## [TASK PROMPT]
Exactly the lines below, starting with the one containing "Vous avez toujours" and going on through the one containing "Harald Charles Grendel.", must be reproduced, both ends included, and no pictures with them.

## [Collected data]
+---+

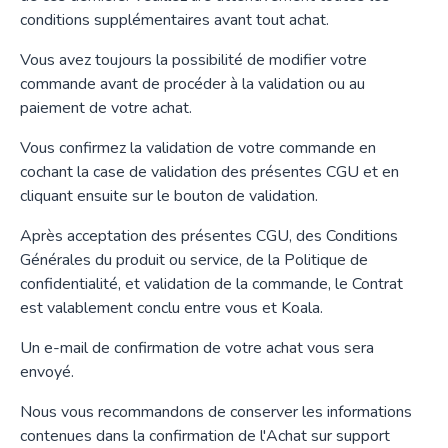
conditions supplémentaires avant tout achat.
Vous avez toujours la possibilité de modifier votre
commande avant de procéder à la validation ou au
paiement de votre achat.
Vous confirmez la validation de votre commande en
cochant la case de validation des présentes CGU et en
cliquant ensuite sur le bouton de validation.
Après acceptation des présentes CGU, des Conditions
Générales du produit ou service, de la Politique de
confidentialité, et validation de la commande, le Contrat
est valablement conclu entre vous et Koala.
Un e-mail de confirmation de votre achat vous sera
envoyé.
Nous vous recommandons de conserver les informations
contenues dans la confirmation de l'Achat sur support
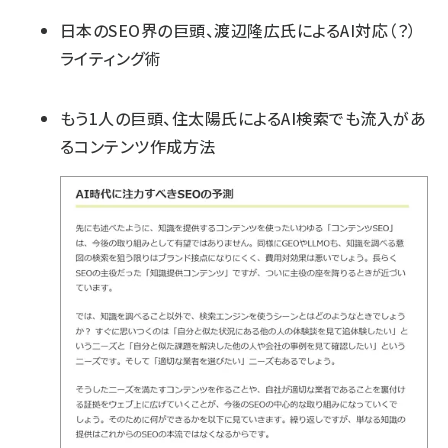
日本のSEO界の巨頭、渡辺隆広氏によるAI対応（？）
ライティング術
もう1人の巨頭、住太陽氏によるAI検索でも流入があ
るコンテンツ作成方法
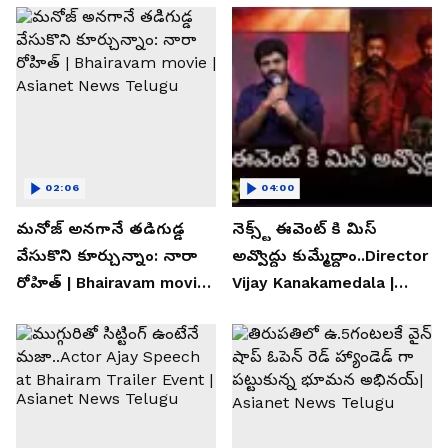
02:06
04:00
మనోజ్ అనగానే తడిగుడ్డ
నెక్స్ట్ ఈవెంట్ కి మిస్
వేసుకొని కూర్చున్నాం: నారా
అవ్వొద్దు కుమ్మేద్దాం..Director
రోహిత్ | Bhairavam movie |
Vijay Kanakamedala |
Asianet News Telugu
Asianet News Telugu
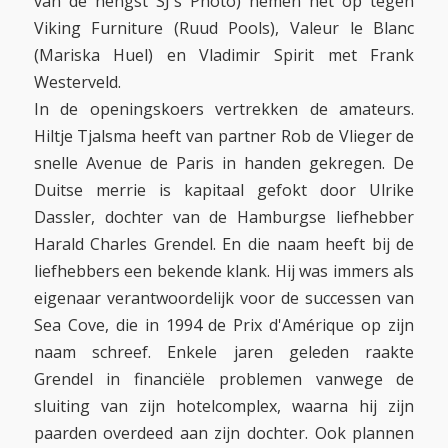
van de hengst SJ's Photo) nemen het op tegen
Viking Furniture (Ruud Pools), Valeur le Blanc
(Mariska Huel) en Vladimir Spirit met Frank
Westerveld.
In de openingskoers vertrekken de amateurs.
Hiltje Tjalsma heeft van partner Rob de Vlieger de
snelle Avenue de Paris in handen gekregen. De
Duitse merrie is kapitaal gefokt door Ulrike
Dassler, dochter van de Hamburgse liefhebber
Harald Charles Grendel. En die naam heeft bij de
liefhebbers een bekende klank. Hij was immers als
eigenaar verantwoordelijk voor de successen van
Sea Cove, die in 1994 de Prix d'Amérique op zijn
naam schreef. Enkele jaren geleden raakte
Grendel in financiële problemen vanwege de
sluiting van zijn hotelcomplex, waarna hij zijn
paarden overdeed aan zijn dochter. Ook plannen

+---+

## [SOLUTION BELOW]
Vous avez toujours la possibilité de modifier votre
commande avant de procéder à la validation ou au
paiement de votre achat.
Vous confirmez la validation de votre commande en
cochant la case de validation des présentes CGU et en
cliquant ensuite sur le bouton de validation.
Après acceptation des présentes CGU, des Conditions
Générales du produit ou service, de la Politique de
confidentialité, et validation de la commande, le Contrat
est valablement conclu entre vous et Koala.
Un e-mail de confirmation de votre achat vous sera
envoyé.
Nous vous recommandons de conserver les informations
contenues dans la confirmation de l'Achat sur support
日本のSEO界の巨頭、渡辺隆広氏によるAI対応（？）
ライティング術
もう1人の巨頭、住太陽氏によるAI検索でも流入があ
るコンテンツ作成方法
02:06
04:00
మనోజ్ అనగానే తడిగుడ్డ
నెక్స్ట్ ఈవెంట్ కి మిస్
వేసుకొని కూర్చున్నాం: నారా
అవ్వొద్దు కుమ్మేద్దాం..Director
రోహిత్ | Bhairavam movie |
Vijay Kanakamedala |
Asianet News Telugu
Asianet News Telugu
van de hengst SJ's Photo) nemen het op tegen
Viking Furniture (Ruud Pools), Valeur le Blanc
(Mariska Huel) en Vladimir Spirit met Frank
Westerveld.
In de openingskoers vertrekken de amateurs.
Hiltje Tjalsma heeft van partner Rob de Vlieger de
snelle Avenue de Paris in handen gekregen. De
Duitse merrie is kapitaal gefokt door Ulrike
Dassler, dochter van de Hamburgse liefhebber
Harald Charles Grendel. En die naam heeft bij de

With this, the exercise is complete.